(Stored data entries)
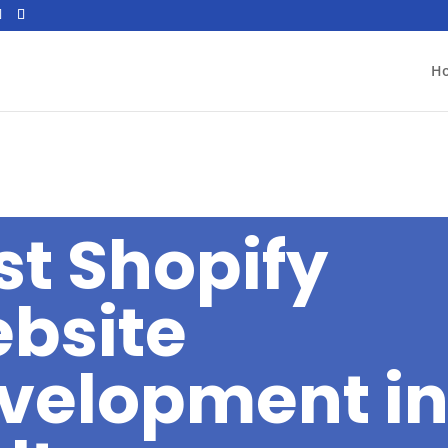
H
st Shopify
bsite
velopment i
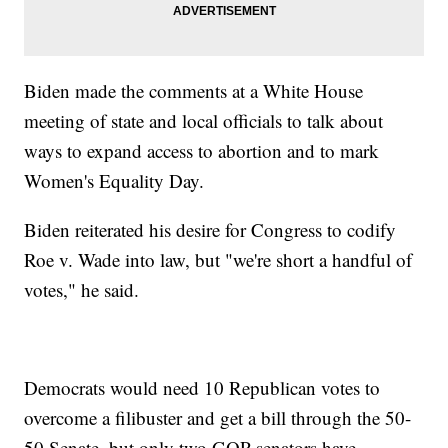
Biden made the comments at a White House
meeting of state and local officials to talk about
ways to expand access to abortion and to mark
Women's Equality Day.
Biden reiterated his desire for Congress to codify
Roe v. Wade into law, but "we're short a handful of
votes," he said.
Democrats would need 10 Republican votes to
overcome a filibuster and get a bill through the 50-
50 Senate, but only two GOP senators have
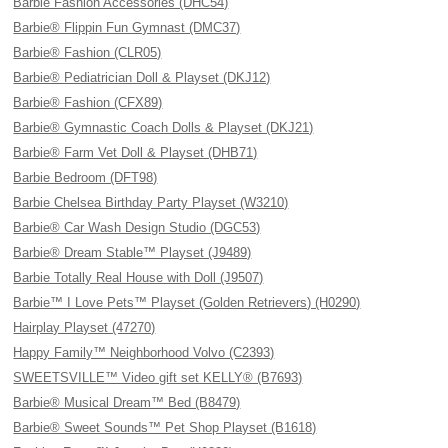
Barbie Fashion Accessories (DHC54)
Barbie® Flippin Fun Gymnast (DMC37)
Barbie® Fashion (CLR05)
Barbie® Pediatrician Doll & Playset (DKJ12)
Barbie® Fashion (CFX89)
Barbie® Gymnastic Coach Dolls & Playset (DKJ21)
Barbie® Farm Vet Doll & Playset (DHB71)
Barbie Bedroom (DFT98)
Barbie Chelsea Birthday Party Playset (W3210)
Barbie® Car Wash Design Studio (DGC53)
Barbie® Dream Stable™ Playset (J9489)
Barbie Totally Real House with Doll (J9507)
Barbie™ I Love Pets™ Playset (Golden Retrievers) (H0290)
Hairplay Playset (47270)
Happy Family™ Neighborhood Volvo (C2393)
SWEETSVILLE™ Video gift set KELLY® (B7693)
Barbie® Musical Dream™ Bed (B8479)
Barbie® Sweet Sounds™ Pet Shop Playset (B1618)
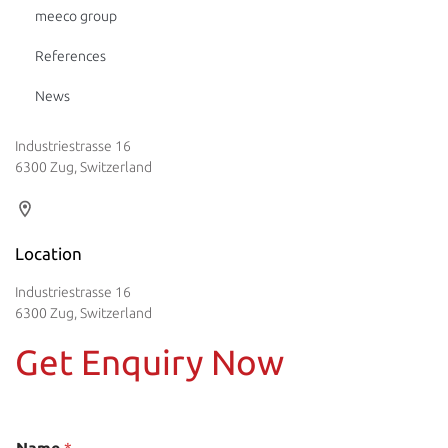
meeco group
References
News
Industriestrasse 16
6300 Zug, Switzerland
Location
Industriestrasse 16
6300 Zug, Switzerland
Get Enquiry Now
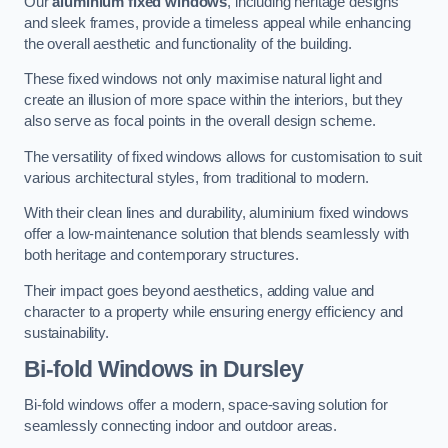
Our
aluminium fixed windows
, including heritage designs
and sleek frames, provide a timeless appeal while enhancing
the overall aesthetic and functionality of the building.
These fixed windows not only maximise natural light and
create an illusion of more space within the interiors, but they
also serve as focal points in the overall design scheme.
The versatility of fixed windows allows for customisation to suit
various architectural styles, from traditional to modern.
With their clean lines and durability, aluminium fixed windows
offer a low-maintenance solution that blends seamlessly with
both heritage and contemporary structures.
Their impact goes beyond aesthetics, adding value and
character to a property while ensuring energy efficiency and
sustainability.
Bi-fold Windows
in Dursley
Bi-fold windows offer a modern, space-saving solution for
seamlessly connecting indoor and outdoor areas.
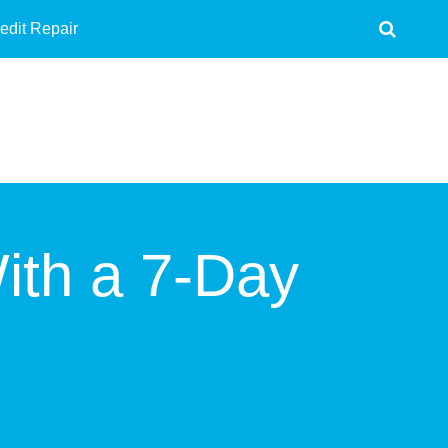
edit Repair
ith a 7-Day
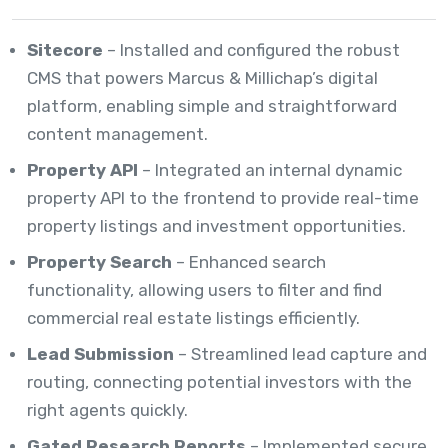
Sitecore
– Installed and configured the robust
CMS that powers Marcus & Millichap’s digital
platform, enabling simple and straightforward
content management.
Property API
– Integrated an internal dynamic
property API to the frontend to provide real-time
property listings and investment opportunities.
Property Search
– Enhanced search
functionality, allowing users to filter and find
commercial real estate listings efficiently.
Lead Submission
– Streamlined lead capture and
routing, connecting potential investors with the
right agents quickly.
Gated Research Reports
– Implemented secure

(YOUR INSTRUCTIONS) How many of the lines above include the string "while"? Reply with the number by itself.

(FINISHED TASK) 2